Mercredi 17 novembre 2066: Étienne, la forêt un commun

Quelle fête hier ! Quelle joie de voir ce village si vivant ! Ce matin nous avons reçu un nouveau legs au commun de la forêt. C’est un vrai symbole. M. Gautier, un citoyen du village, l’a fait de son vivant alors qu’il s’était opposé becs et ongles à la construction de notre première Agora.


Il s’était finalement retrouvé seul face aux habitants. Jamais il n’avait été rejeté. Pendant des années, les gens l’avaient invité à y venir. Il avait finalement participé à la construction de la nouvelle Agora. Il avait beaucoup contribué à la construction grâce à son expertise. Les gens ne lui avaient fait aucun reproche, aucune remarque. Ils l’avaient simplement accueilli avec joie.

Depuis plusieurs années, des villageois, au moment de décéder, lèguent leurs forêts à la coopérative d'intérêt collectif forestière (SCIC forestière). Ce n’était pas une volonté politique, mais la volonté de particuliers de contribuer à la constitution de communs, d'éviter le morcellement des forêts et d'avoir une meilleure gestion du patrimoine forestier local. La réappropriation de ces communs par les villages permet maintenant d’avoir une meilleure cohérence dans la gestion de la forêt. Les rapports de force se sont inversés avec les scieries, les exportateurs de bois. La coopérative a développé plusieurs circuits courts: suivi des forêts, sécurité face aux incendies, bûcheronnage, chauffage des bâtiments, bois de construction, bâtiments ossature bois, menuiserie, construction de serres semi-enterrées, centre de formation. La SCIC permet de garantir que les bénéfices sont réintégrés dans l'activité. Cela consolide la coopérative. Les activités diverses permettent de s'adapter aux aléas du marché (feux, tempêtes, gros chantiers, changement d'essences d'arbre, etc.). La gouvernance est ce qui a été compliqué au début, mais maintenant le fonctionnement de la SCIC est comme une danse. Les personnes changent souvent de rôle en fonction des besoins et de leurs aspirations. Nous n'hésitons pas à suspendre ou à arrêter certaines activités. Certains coopérateurs proposent des initiatives qui deviennent de nouvelles activités à part entière. C'est le cas de la menuiserie qui avait commencé comme une expérimentation.
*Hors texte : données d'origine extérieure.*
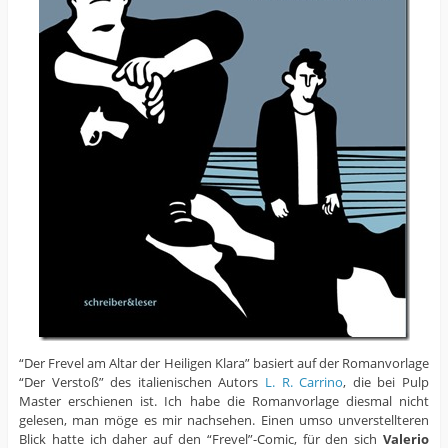
“Der Frevel am Altar der Heiligen Klara” basiert auf der Romanvorlage
“Der Verstoß” des italienischen Autors
L. R. Carrino
, die bei Pulp
Master erschienen ist. Ich habe die Romanvorlage diesmal nicht
gelesen, man möge es mir nachsehen. Einen umso unverstellteren
Blick hatte ich daher auf den “Frevel”-Comic, für den sich
Valerio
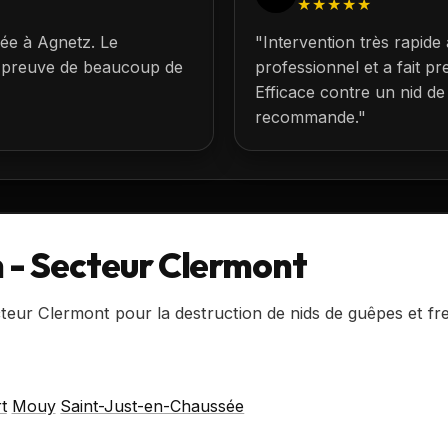
★★★★★
née à
Agnetz
. Le
"Intervention très rapide
ait preuve de beaucoup de
professionnel et a fait 
Efficace contre un nid de
recommande."
n - Secteur Clermont
teur Clermont pour la destruction de nids de guêpes et fre
t
Mouy
Saint-Just-en-Chaussée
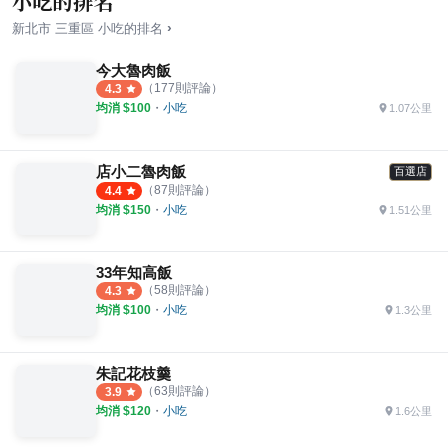
小吃的排名
›
新北市
三重區
小吃
的排名
今大魯肉飯
（
177
則評論）
4.3
均消 $
100
・
小吃
1.07公里
店小二魯肉飯
百選店
（
87
則評論）
4.4
均消 $
150
・
小吃
1.51公里
33年知高飯
（
58
則評論）
4.3
均消 $
100
・
小吃
1.3公里
朱記花枝羹
（
63
則評論）
3.9
均消 $
120
・
小吃
1.6公里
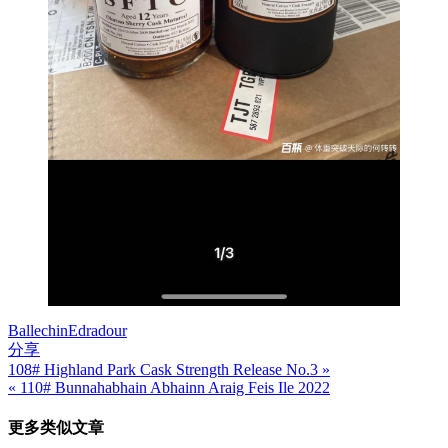
Ballechin
Edradour
分享
108# Highland Park Cask Strength Release No.3 »
文
« 110# Bunnahabhain Abhainn Araig Feis Ile 2022
章
更多类似文章
导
Le paiement en monnaie locale permet de soutenir la filière et de garantir que les investissements bénéficient à l'activité locale. Les anciennes usines ont trouvé une seconde vie. Fini le temps de l’exploitation forestière de l’« industrie » du bois ! Quand j'y pense, je me demande comment les anciens ont pu utiliser ce terme. Ça me fait froid dans le dos. Sans renier le passé, nous sommes revenus à des actions de bon sens par des gens proches du terrain. Les villages prennent soin de leur bien commun et ont à cœur d’en prendre soin pour les générations futures.